Tue Jan 21 14:50:25 PST 2025

================
@@ -553,6 +553,34 @@ it must be a multiple of 16.
 For more information, refer PTX ISA
 `<https://docs.nvidia.com/cuda/parallel-thread-execution/index.html#data-movement-and-conversion-instructions-cp-async-bulk>`_.
 
+'``llvm.nvvm.cp.async.bulk.prefetch.L2``'
+^^^^^^^^^^^^^^^^^^^^^^^^^^^^^^^^^^^^^^^^^
+
+Syntax:
+"""""""
+
+.. code-block:: llvm
+
+  declare void @llvm.nvvm.cp.async.bulk.prefetch.L2(ptr addrspace(1) %src, i32 %size, i64 %ch, i1 %flag_ch)
+
+Overview:
+"""""""""
+
+The '``@llvm.nvvm.cp.async.bulk.prefetch.L2``' intrinsic
+corresponds to the ``cp.async.bulk.prefetch.L2.*`` family
+of PTX instructions.
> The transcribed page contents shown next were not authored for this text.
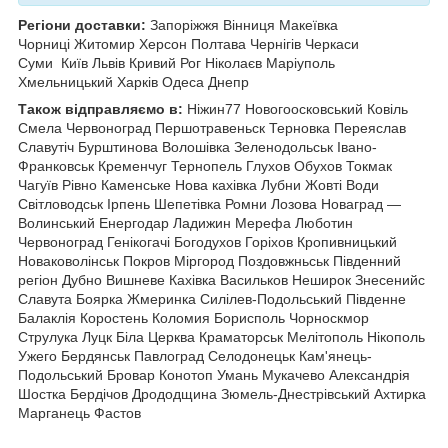
Регіони доставки:
Запоріжжя Вінниця Макеївка
Чорниці Житомир Херсон Полтава Чернігів Черкаси
Суми
Київ Львів Кривий Рог Ніколаєв Маріуполь
Хмельницький Харків Одеса Днепр
Також відправляємо в:
Ніжин77 Новогоосковський Ковіль
Смела Червоноград Першотравеньск Терновка Переяслав
Славутіч Бурштинова Волошівка Зеленодольськ Івано-
Франковськ Кременчуг Тернопель
Глухов Обухов Токмак
Чагуїв Рівно Каменське Нова кахівка Лубни Жовті Води
Світловодськ Ірпень Шепетівка Ромни Лозова Новаград —
Волинський Енергодар Ладижин Мерефа Люботин
Червоноград Генікогачі Богодухов Горіхов Кропивницький
Новаковолінськ Покров Міргород Поздовжньськ Південний
регіон Дубно Вишневе Кахівка Васильков Неширок Знесенийс
Славута Боярка Жмеринка Силілев-Подольський Південне
Балаклія Коростень Коломия Борисполь Чорноскмор
Струлука Луцк Біла Церква Краматорськ Мелітополь Нікополь
Ужего Бердянськ Павлоград Селодонецьк Кам'янець-
Подольський Бровар Конотоп Умань Мукачево Александрія
Шостка Бердічов Дрододщина Зюмель-Днестрівський Ахтирка
Марганець Фастов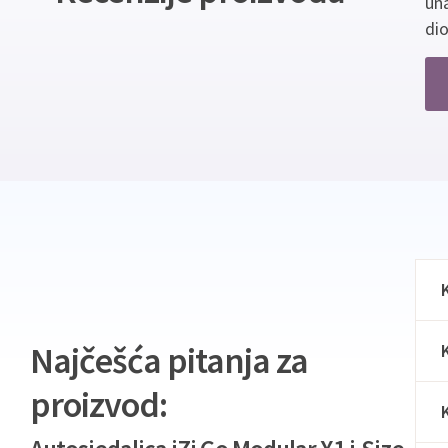
un
dio
Najčešća pitanja za
proizvod: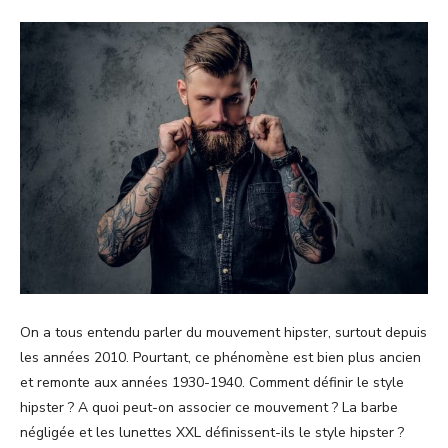
On a tous entendu parler du mouvement hipster, surtout depuis
les années 2010. Pourtant, ce phénomène est bien plus ancien
et remonte aux années 1930-1940. Comment définir le style
hipster ? A quoi peut-on associer ce mouvement ? La barbe
négligée et les lunettes XXL définissent-ils le style hipster ?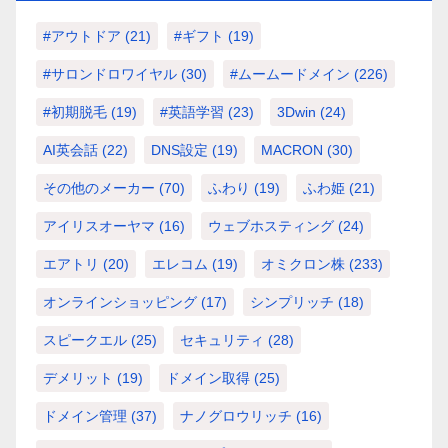
#アウトドア
(21)
#ギフト
(19)
#サロンドロワイヤル
(30)
#ムームードメイン
(226)
#初期脱毛
(19)
#英語学習
(23)
3Dwin
(24)
AI英会話
(22)
DNS設定
(19)
MACRON
(30)
その他のメーカー
(70)
ふわり
(19)
ふわ姫
(21)
アイリスオーヤマ
(16)
ウェブホスティング
(24)
エアトリ
(20)
エレコム
(19)
オミクロン株
(233)
オンラインショッピング
(17)
シンプリッチ
(18)
スピークエル
(25)
セキュリティ
(28)
デメリット
(19)
ドメイン取得
(25)
ドメイン管理
(37)
ナノグロウリッチ
(16)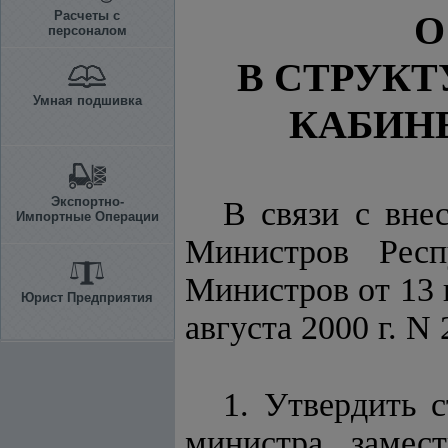
Расчеты с
О
персоналом
В СТРУК
Умная подшивка
КАБИН
Экспортно-
В связи с вне
Импортные Операции
Министров Респ
Министров от 13 
Юрист Предприятия
августа 2000 г. 
1. Утвердить 
министра, замес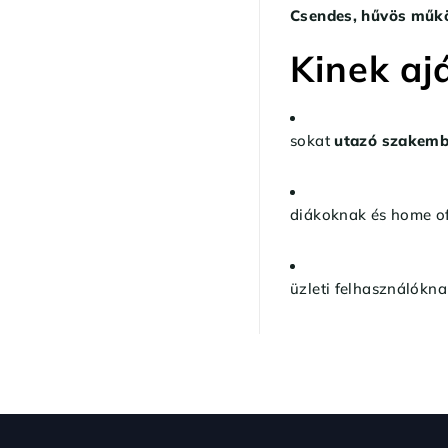
Csendes, hűvös műk
Kinek aj
sokat
utazó szakemb
diákoknak és home of
üzleti felhasználókna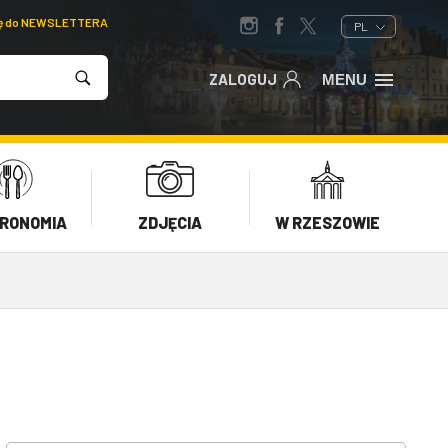
ię do NEWSLETTERA
PL
ZALOGUJ
MENU
RONOMIA
ZDJĘCIA
W RZESZOWIE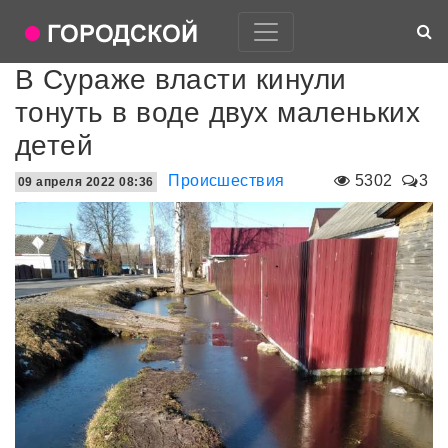
В Сураже власти кинули
тонуть в воде двух маленьких
детей
Происшествия
5302
3
09 апреля 2022 08:36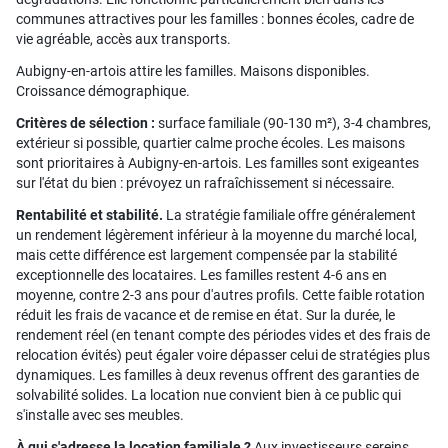
communes attractives pour les familles : bonnes écoles, cadre de
vie agréable, accès aux transports.
Aubigny-en-artois attire les familles. Maisons disponibles.
Croissance démographique.
Critères de sélection :
surface familiale (90-130 m²), 3-4 chambres,
extérieur si possible, quartier calme proche écoles. Les maisons
sont prioritaires à Aubigny-en-artois. Les familles sont exigeantes
sur l'état du bien : prévoyez un rafraîchissement si nécessaire.
Rentabilité et stabilité.
La stratégie familiale offre généralement
un rendement légèrement inférieur à la moyenne du marché local,
mais cette différence est largement compensée par la stabilité
exceptionnelle des locataires. Les familles restent 4-6 ans en
moyenne, contre 2-3 ans pour d'autres profils. Cette faible rotation
réduit les frais de vacance et de remise en état. Sur la durée, le
rendement réel (en tenant compte des périodes vides et des frais de
relocation évités) peut égaler voire dépasser celui de stratégies plus
dynamiques. Les familles à deux revenus offrent des garanties de
solvabilité solides. La location nue convient bien à ce public qui
s'installe avec ses meubles.
À qui s'adresse la location familiale ?
Aux investisseurs sereins,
These instructions initiate an asynchronous
+prefetch of bulk data from global memory to the L2 cache.
+The 32-bit operand ``%size`` specifies the amount of memory to be
+prefetched in terms of bytes and it must be a multiple of 16.
+
+* The last argument to these intrinsics is boolean flag indicating
+  support for cache_hint. These flag argument must be compile-time
+  constant. When set, it indicates a valid cache_hint (``i64 %ch``)
+  and generates the ``.L2::cache_hint`` variant of the PTX instruction.
----------------
Artem-B wrote:

Hmm.. After looking at the PTX spec, I have questions.

Spec says:
```
When the optional argument cache-policy is specified, the qualifier .level::cache_hint is required. The 64-bit operand cache-policy specifies the cache eviction policy that may be used during the memory access.
```

It appears that `%flag_ch` is, effectively, not a user-specified parameter and is completely dependent on whether `%ch` is specified. In other words, it's the cache policy (AKA `%ch`) that's the input. `%flag_ch` is only there to tell LLVM to add appropriate instruction suffix. IMO it's a rather awkward way to do so. To me it looks like we have two instruction variants with different number of parameters, and it should be handled either by making `%ch` argument optional and automatically deriving `.L2::cache_hint` from whether it's present, or have two explicit intrinsics:

```
declare void @llvm.nvvm.cp.async.bulk.prefetch.L2(ptr addrspace(1) %src, i32 %size)
declare void @llvm.nvvm.cp.async.bulk.prefetch.L2.cache_hint(ptr addrspace(1) %src, i32 %size, i64 %ch)
```

Considering that we already have this cache hint flag present in other intrinsics, it should probably be handled in a separate patch.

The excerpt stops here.